Congenital anomalies arising as a result of a defect in the structure of the heart and great vessels are known as congenital heart diseases or CHDs. A PCG can provide essential details about the mechanical conduction system of the heart and point out specific patterns linked to different kinds of CHD. This study aims to investigate the minimum signal duration required for the automatic classification of heart sounds. This study also investigated the optimum signal quality assessment indicator (Root Mean Square of Successive Differences) RMSSD and (Zero Crossings Rate) ZCR value.
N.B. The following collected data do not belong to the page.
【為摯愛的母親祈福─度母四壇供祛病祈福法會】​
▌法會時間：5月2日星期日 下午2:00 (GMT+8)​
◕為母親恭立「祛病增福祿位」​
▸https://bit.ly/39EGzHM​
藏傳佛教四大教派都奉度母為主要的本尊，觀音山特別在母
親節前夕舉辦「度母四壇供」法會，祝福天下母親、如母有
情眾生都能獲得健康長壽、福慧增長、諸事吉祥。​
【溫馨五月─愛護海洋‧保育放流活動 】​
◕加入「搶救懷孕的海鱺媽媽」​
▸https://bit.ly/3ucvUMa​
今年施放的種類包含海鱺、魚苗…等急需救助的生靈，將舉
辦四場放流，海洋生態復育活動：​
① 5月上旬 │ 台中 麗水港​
Mel-frequency cepstral coefficients (MFCCs) based feature is used as an input to build a Transformer-Based residual one-dimensional convolutional neural network, which is then used for classifying the heart sound. The study showed that 0.4 is the ideal threshold for getting suitable signals for the RMSSD and ZCR indicators. Moreover, a minimum signal length of 5s is required for effective heart sound classification. It also shows that a shorter signal (3 s heart sound) does not have enough information to categorize heart sounds accurately, and the longer signal (15 s heart sound) may contain more noise. The best accuracy, 93.69%, is obtained for the 5s signal to distinguish the heart sound.